- [What the task requires] Transcribe word for word each line from the one containing "probleem kontrolli alla" to the final line of the data, both included. Skip the pictures.
++++++++
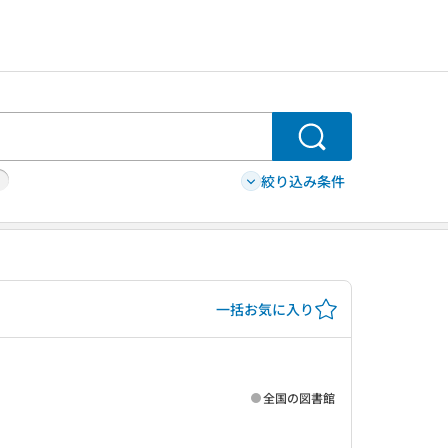
検索
絞り込み条件
一括お気に入り
全国の図書館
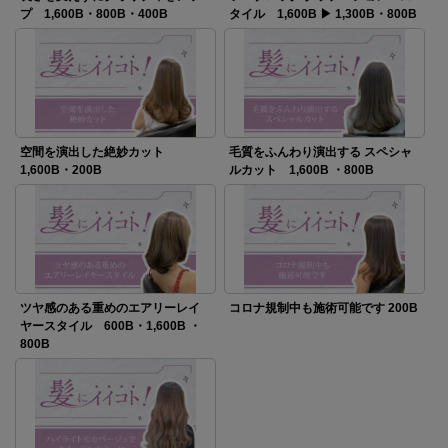
プ 1,600B・800B・400B
タイル 1,600B ▶ 1,300B・800B
空間を演出した絶妙カット
毛質をふんわり演出する スペシャ
1,600B・200B
ルカット 1,600B ・800B
ツヤ感のある重めのエアリーレイ
コロナ規制中も施術可能です 200B
ヤースタイル 600B・1,600B ・
800B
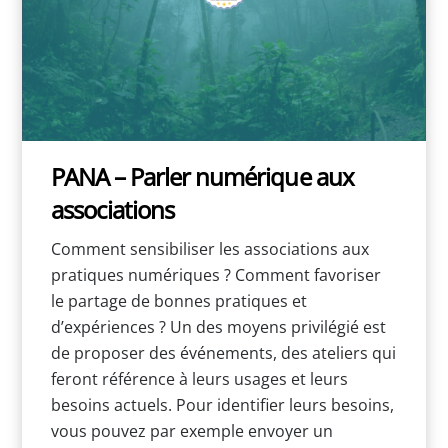
PANA – Parler numérique aux
associations
Comment sensibiliser les associations aux
pratiques numériques ? Comment favoriser
le partage de bonnes pratiques et
d’expériences ? Un des moyens privilégié est
de proposer des événements, des ateliers qui
feront référence à leurs usages et leurs
besoins actuels. Pour identifier leurs besoins,
vous pouvez par exemple envoyer un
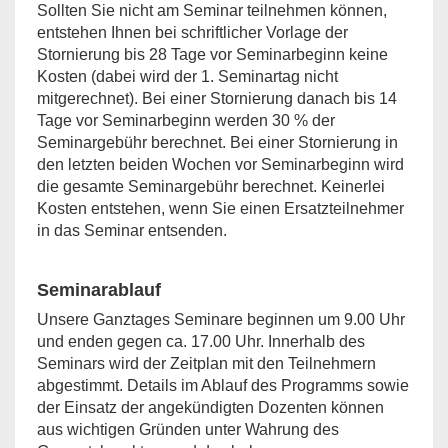
Sollten Sie nicht am Seminar teilnehmen können,
entstehen Ihnen bei schriftlicher Vorlage der
Stornierung bis 28 Tage vor Seminarbeginn keine
Kosten (dabei wird der 1. Seminartag nicht
mitgerechnet). Bei einer Stornierung danach bis 14
Tage vor Seminarbeginn werden 30 % der
Seminargebühr berechnet. Bei einer Stornierung in
den letzten beiden Wochen vor Seminarbeginn wird
die gesamte Seminargebühr berechnet. Keinerlei
Kosten entstehen, wenn Sie einen Ersatzteilnehmer
in das Seminar entsenden.
Seminarablauf
Unsere Ganztages Seminare beginnen um 9.00 Uhr
und enden gegen ca. 17.00 Uhr. Innerhalb des
Seminars wird der Zeitplan mit den Teilnehmern
abgestimmt. Details im Ablauf des Programms sowie
der Einsatz der angekündigten Dozenten können
aus wichtigen Gründen unter Wahrung des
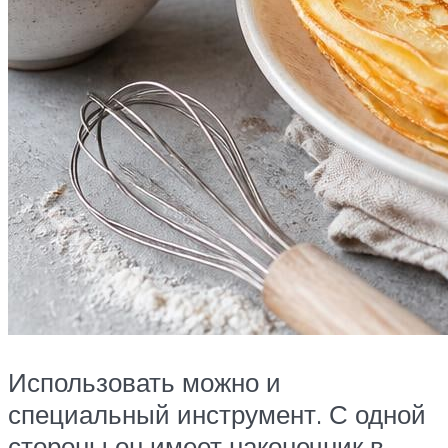
Использовать можно и
специальный инструмент. С одной
стороны он имеет наконечник в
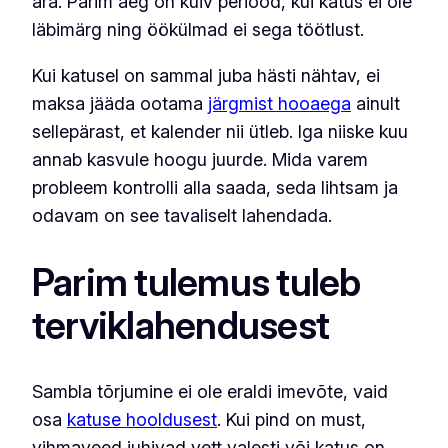
ära. Parim aeg on kuiv periood, kui katus ei ole
läbimärg ning öökülmad ei sega töötlust.
Kui katusel on sammal juba hästi nähtav, ei
maksa jääda ootama
järgmist hooaega
ainult
sellepärast, et kalender nii ütleb. Iga niiske kuu
annab kasvule hoogu juurde. Mida varem
probleem kontrolli alla saada, seda lihtsam ja
odavam on see tavaliselt lahendada.
Parim tulemus tuleb
terviklahendusest
Sambla tõrjumine ei ole eraldi imevõte, vaid
osa
katuse hooldusest
. Kui pind on must,
vihmaveed juhivad vett valesti või katus on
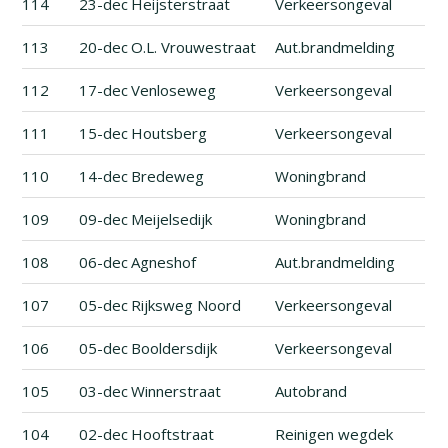
114
23-dec
Heijsterstraat
Verkeersongeval
113
20-dec
O.L. Vrouwestraat
Aut.brandmelding
112
17-dec
Venloseweg
Verkeersongeval
111
15-dec
Houtsberg
Verkeersongeval
110
14-dec
Bredeweg
Woningbrand
109
09-dec
Meijelsedijk
Woningbrand
108
06-dec
Agneshof
Aut.brandmelding
107
05-dec
Rijksweg Noord
Verkeersongeval
106
05-dec
Booldersdijk
Verkeersongeval
105
03-dec
Winnerstraat
Autobrand
104
02-dec
Hooftstraat
Reinigen wegdek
++++++++
- [Written reply]
probleem kontrolli alla saada, seda lihtsam ja
odavam on see tavaliselt lahendada.
Parim tulemus tuleb
terviklahendusest
Sambla tõrjumine ei ole eraldi imevõte, vaid
osa
katuse hooldusest
. Kui pind on must,
vihmaveed juhivad vett valesti või katus on
114
23-dec
Heijsterstraat
Verkeersongeval
113
20-dec
O.L. Vrouwestraat
Aut.brandmelding
112
17-dec
Venloseweg
Verkeersongeval
111
15-dec
Houtsberg
Verkeersongeval
110
14-dec
Bredeweg
Woningbrand
109
09-dec
Meijelsedijk
Woningbrand
108
06-dec
Agneshof
Aut.brandmelding
107
05-dec
Rijksweg Noord
Verkeersongeval
106
05-dec
Booldersdijk
Verkeersongeval
105
03-dec
Winnerstraat
Autobrand
104
02-dec
Hooftstraat
Reinigen wegdek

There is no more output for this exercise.